Advancement in tissue engineering as ‘shape memory’ supports tissue growth

Smart Medical Devices

New research has demonstrated the feasibility of 3D printed tissue scaffolds that harmlessly degrade promoting tissue regeneration after implantation.

The scaffolds have shown very promising tissue healing performance, including the ability to support cell migration, tissue ‘growth’ and revascularisation (growth of blood vessels). Professor Andrew Dove, from the University of Birmingham’s School of Chemistry, led the research team and is the lead author of the Nature Communications paper, which characterizes the physical properties of scaffolds and explains how their ‘shape memory ” is the key to promoting tissue regeneration.

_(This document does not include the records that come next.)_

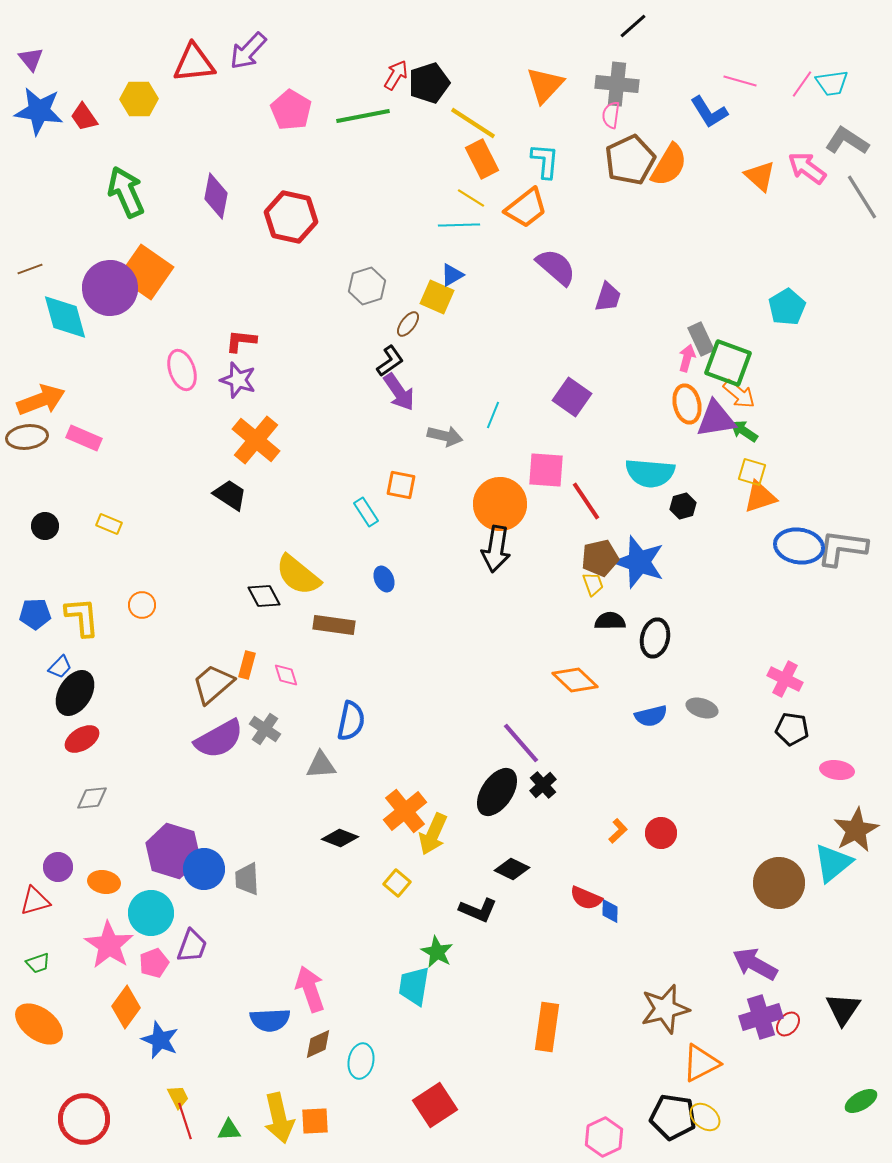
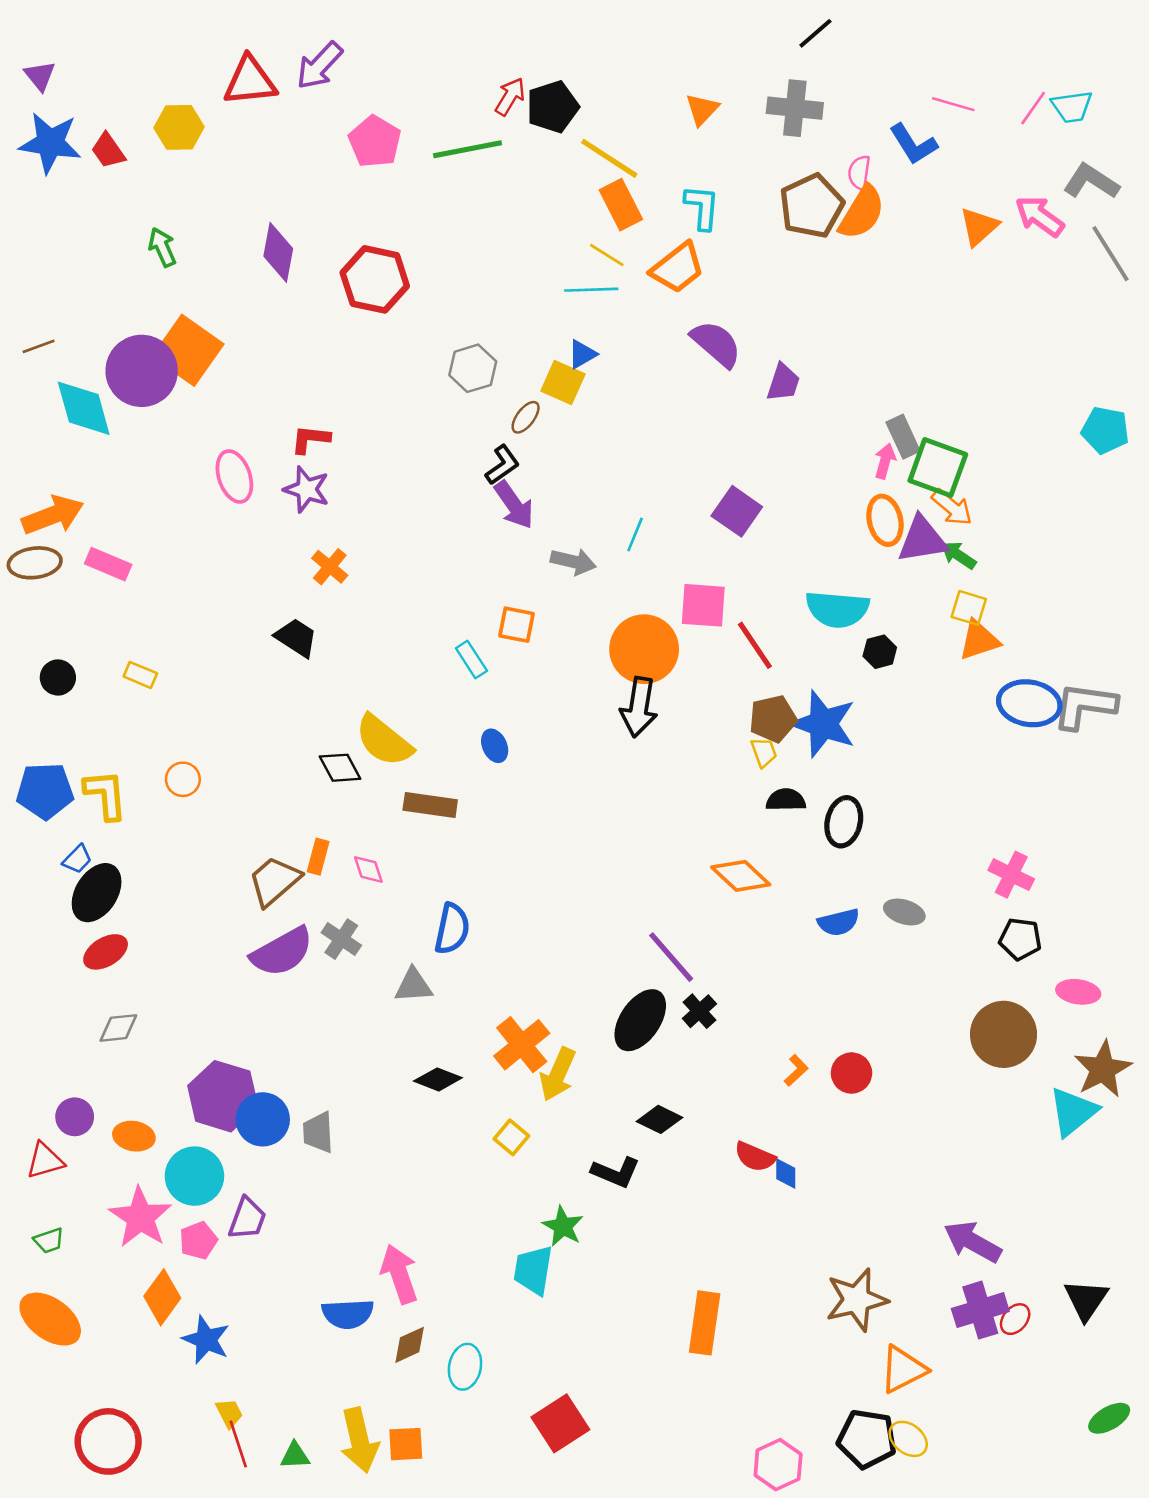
orange triangle: (545, 85) -> (702, 109), size x0.7
pink semicircle: (611, 115) -> (859, 172), moved
orange triangle: (760, 176) -> (979, 227), turned 36
green arrow: (126, 192) -> (162, 247), size x0.6
cyan pentagon: (787, 307) -> (1105, 430), moved, turned -30
orange cross: (256, 440) -> (330, 567), size x0.6
blue pentagon: (35, 614) -> (45, 791), size x1.4
brown circle: (779, 883) -> (1004, 1034), moved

The document describes different compositions for 4Degra resins which allow for the production of materials with a wide range of strengths. All compositions include a photoinitiator and photoinhibitor to ensure the resins gel rapidly when exposed to light in the visible spectrum to enable 3D printing on a variety of scaffold geometries. The researchers demonstrated that the materials were non-toxic to cells and also conducted mechanical tests to ensure that the scaffolds could recover their shape, geometry and pore size after compression and conducted tests that demonstrated that the scaffolds can fill an irregularly shaped alginate blank. gel that has been used as a soft tissue mimic.

Laboratory studies have shown that the scaffold is degraded by surface erosion into non-acidic products, meaning that the scaffold design allows for slow and continuous tissue infiltration. The results were confirmed in a mouse model that mimics implantation in adipose (fat) tissue. These studies showed adipocyte and fibroblast infiltration and vasculature at two months, and tissue disposition and the presence of macrophages indicating normal tissue recovery rather than a damaged, scarred, or inflammatory response.